Assigned task:
Look through the records below and collect all lines that hold the string "Harald".

Input data: Begin

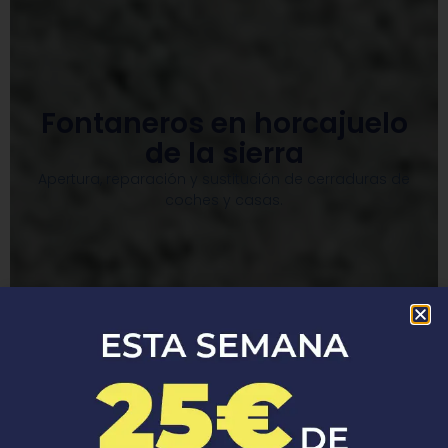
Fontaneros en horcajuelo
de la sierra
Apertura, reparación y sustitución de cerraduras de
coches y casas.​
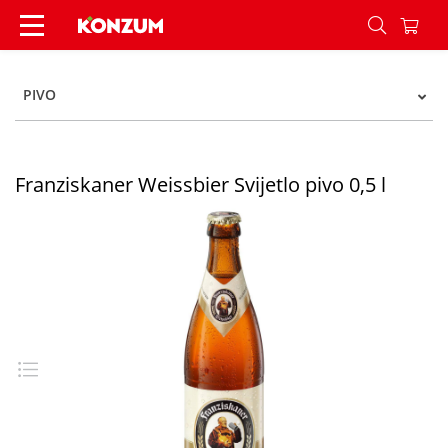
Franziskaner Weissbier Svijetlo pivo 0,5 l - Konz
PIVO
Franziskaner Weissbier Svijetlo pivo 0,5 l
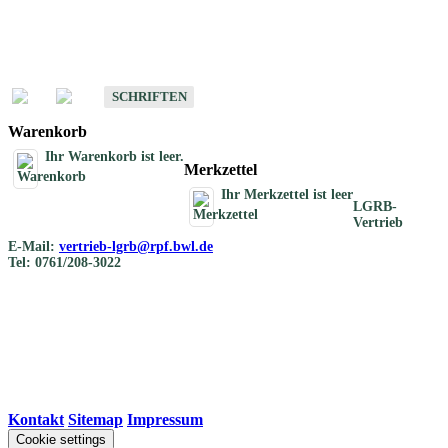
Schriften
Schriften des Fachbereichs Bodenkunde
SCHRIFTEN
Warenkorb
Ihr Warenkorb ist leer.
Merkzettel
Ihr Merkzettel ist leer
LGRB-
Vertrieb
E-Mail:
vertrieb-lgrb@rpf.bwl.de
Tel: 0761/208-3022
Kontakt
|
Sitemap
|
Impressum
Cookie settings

Input data: End
Input data: Begin

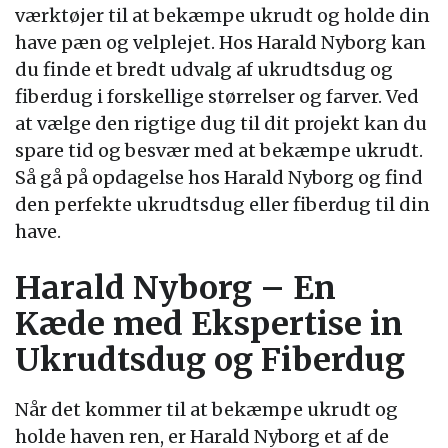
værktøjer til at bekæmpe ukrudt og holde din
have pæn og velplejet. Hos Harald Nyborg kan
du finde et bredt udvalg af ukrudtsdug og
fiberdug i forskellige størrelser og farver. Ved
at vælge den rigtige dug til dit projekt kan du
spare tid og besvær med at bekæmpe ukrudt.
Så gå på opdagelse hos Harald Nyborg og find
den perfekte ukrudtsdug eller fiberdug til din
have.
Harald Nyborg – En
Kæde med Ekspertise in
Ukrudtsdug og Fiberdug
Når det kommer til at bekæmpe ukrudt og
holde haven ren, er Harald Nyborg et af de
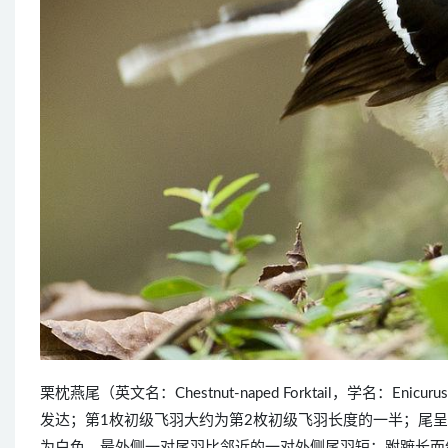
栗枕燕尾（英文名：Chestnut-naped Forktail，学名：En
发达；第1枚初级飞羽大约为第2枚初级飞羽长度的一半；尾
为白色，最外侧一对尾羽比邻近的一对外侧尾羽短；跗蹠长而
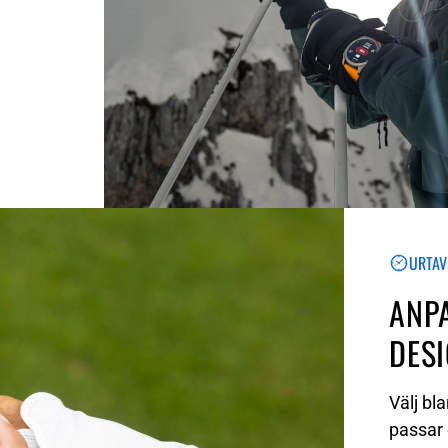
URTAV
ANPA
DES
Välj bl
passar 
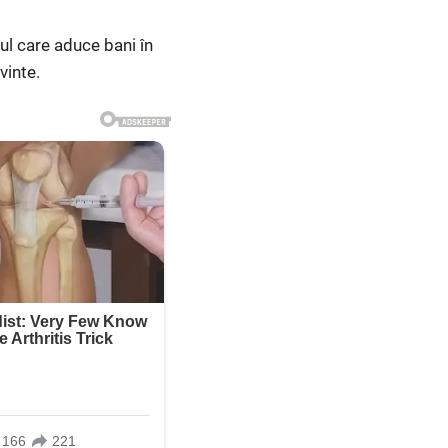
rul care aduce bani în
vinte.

Input data: End
Input data: Begin

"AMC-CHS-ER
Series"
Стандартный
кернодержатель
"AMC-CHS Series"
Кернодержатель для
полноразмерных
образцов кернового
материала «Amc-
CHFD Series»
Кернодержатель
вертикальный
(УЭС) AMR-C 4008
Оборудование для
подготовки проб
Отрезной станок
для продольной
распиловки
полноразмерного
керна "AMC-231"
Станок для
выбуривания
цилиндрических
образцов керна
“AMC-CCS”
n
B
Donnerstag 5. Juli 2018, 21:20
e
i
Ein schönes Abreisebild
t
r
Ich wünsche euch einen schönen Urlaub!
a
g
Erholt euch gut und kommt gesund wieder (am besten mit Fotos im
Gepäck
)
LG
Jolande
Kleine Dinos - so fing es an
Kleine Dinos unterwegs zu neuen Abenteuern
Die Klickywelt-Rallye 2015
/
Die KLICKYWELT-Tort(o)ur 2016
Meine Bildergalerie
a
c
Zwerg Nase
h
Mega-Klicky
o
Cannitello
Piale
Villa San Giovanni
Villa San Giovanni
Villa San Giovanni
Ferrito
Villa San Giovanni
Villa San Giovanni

Input data: End

Answer area:
have pæn og velplejet. Hos Harald Nyborg kan
Så gå på opdagelse hos Harald Nyborg og find
Harald Nyborg – En
holde haven ren, er Harald Nyborg et af de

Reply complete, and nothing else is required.